The difference between Rayleigh Scattering, Stoke Raman Scatting  & Anti-Stoke Raman scattering

A Raman spectrometer is an analytical instrument used to measure the Raman scattering of light from a sample. 

The basic principle of Raman spectroscopy involves shining a monochromatic light, typically from a laser, onto a sample. The majority of the incident photons undergo elastic scattering known as Rayleigh scattering, while a small fraction (around 1 in 10^6) interacts with the sample's molecules and undergoes inelastic scattering known as Raman scattering, resulting in a shift in energy. This shift provides valuable information about the vibrational, rotational, and other low-frequency modes of the molecules within the sample.

In traditional Raman scattering, the majority of scattered photons undergo a lower energy (longer wavelength) shift compared to the incident photons. This is known as Stokes Raman scattering. 

In anti-Stokes Raman scattering, a small fraction of scattered photons gain energy during the scattering process, resulting in the scattered light has higher energy (shorter wavelength) than the incident light. 

In Stokes Raman scattering, the scattered photons typically have lower energy than the incident photons. This energy shift corresponds to the energy difference between the initial and final states of the molecular vibrations involved in the scattering process. The difference in energy manifests as a shift towards longer wavelengths (lower frequency) in the Raman spectrum.

Stokes Raman scattering is more likely to occur compared to anti-Stokes Raman scattering because it involves the transfer of energy from the incident light to the molecular vibrations. This energy transfer is governed by the energy level transitions in the sample.

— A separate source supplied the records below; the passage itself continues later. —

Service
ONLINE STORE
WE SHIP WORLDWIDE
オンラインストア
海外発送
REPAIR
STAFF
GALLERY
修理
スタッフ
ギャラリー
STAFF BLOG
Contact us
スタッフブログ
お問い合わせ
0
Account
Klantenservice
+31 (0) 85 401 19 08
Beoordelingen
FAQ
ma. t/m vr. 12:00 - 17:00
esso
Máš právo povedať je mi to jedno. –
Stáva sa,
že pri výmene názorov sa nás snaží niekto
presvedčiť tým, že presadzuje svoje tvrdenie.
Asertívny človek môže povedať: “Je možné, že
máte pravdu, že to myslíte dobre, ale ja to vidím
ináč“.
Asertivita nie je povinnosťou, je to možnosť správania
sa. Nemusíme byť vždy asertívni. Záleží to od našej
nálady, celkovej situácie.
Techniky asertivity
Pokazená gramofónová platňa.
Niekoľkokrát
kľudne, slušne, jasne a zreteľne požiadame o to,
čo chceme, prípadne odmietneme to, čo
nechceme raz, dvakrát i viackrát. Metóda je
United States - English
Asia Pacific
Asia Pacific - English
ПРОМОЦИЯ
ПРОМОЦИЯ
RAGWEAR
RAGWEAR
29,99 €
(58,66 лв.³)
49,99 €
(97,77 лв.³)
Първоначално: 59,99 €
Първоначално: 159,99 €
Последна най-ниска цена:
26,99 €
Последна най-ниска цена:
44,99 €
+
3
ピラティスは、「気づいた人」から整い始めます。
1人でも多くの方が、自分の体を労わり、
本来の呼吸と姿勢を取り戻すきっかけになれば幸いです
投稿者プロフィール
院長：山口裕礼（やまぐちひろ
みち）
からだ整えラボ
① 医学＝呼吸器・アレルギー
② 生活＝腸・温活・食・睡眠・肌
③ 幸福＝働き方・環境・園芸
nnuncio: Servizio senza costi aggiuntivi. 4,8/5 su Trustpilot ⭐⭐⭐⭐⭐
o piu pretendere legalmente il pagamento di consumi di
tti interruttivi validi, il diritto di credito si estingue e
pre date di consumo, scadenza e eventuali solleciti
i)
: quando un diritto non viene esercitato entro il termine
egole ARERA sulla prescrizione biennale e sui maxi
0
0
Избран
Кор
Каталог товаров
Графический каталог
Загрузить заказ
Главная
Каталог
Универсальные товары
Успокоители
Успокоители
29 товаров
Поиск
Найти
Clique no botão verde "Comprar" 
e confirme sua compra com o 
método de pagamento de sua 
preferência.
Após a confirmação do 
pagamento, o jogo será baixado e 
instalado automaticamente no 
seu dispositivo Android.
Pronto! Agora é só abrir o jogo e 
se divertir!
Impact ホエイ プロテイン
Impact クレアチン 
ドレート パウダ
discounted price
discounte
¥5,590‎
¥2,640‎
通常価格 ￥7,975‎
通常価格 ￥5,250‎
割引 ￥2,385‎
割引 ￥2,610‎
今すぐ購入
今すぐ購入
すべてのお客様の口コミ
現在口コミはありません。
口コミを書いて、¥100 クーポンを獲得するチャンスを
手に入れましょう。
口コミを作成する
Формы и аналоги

Stokes Raman scattering is extensively used in various fields, including chemistry, materials science, pharmaceuticals, and biology, for analyzing and studying molecular properties, monitoring chemical reactions, and identifying unknown substances.

The energy shift in anti-Stokes Raman scattering occurs because the sample absorbs some of the energy from the incident photon, promoting molecular vibrations to higher energy levels. The scattered photon that is emitted as a result of this process has higher energy compared to the incident photon.

Anti-Stokes Raman scattering is less likely to occur compared to Stokes Raman scattering because it requires energy to be transferred from the surroundings or from the sample itself to the vibrational modes of the molecules. This energy transfer is often less probable due to thermal energy considerations.

The intensity of the anti-Stokes Raman scattering is typically weaker than that of Stokes Raman scattering because the probability of energy transfer in the opposite direction is lower. As a result, anti-Stokes Raman scattering is generally less utilized in Raman spectroscopy. However, it can still provide valuable information, particularly in cases where high-energy transitions or thermal effects are of interest.

What is Raman shift and why it is useful?

The Raman shift is the energy difference between the incident photons and the scattered photons. It is typically expressed in units of wavenumbers   (cm^-1).

It is a crucial parameter about the molecular vibrations and energy levels in the sample. It reflects the specific vibrational modes that are excited or deactivated during the scattering process, revealing details about the molecular structure, chemical bonding, and composition of the sample.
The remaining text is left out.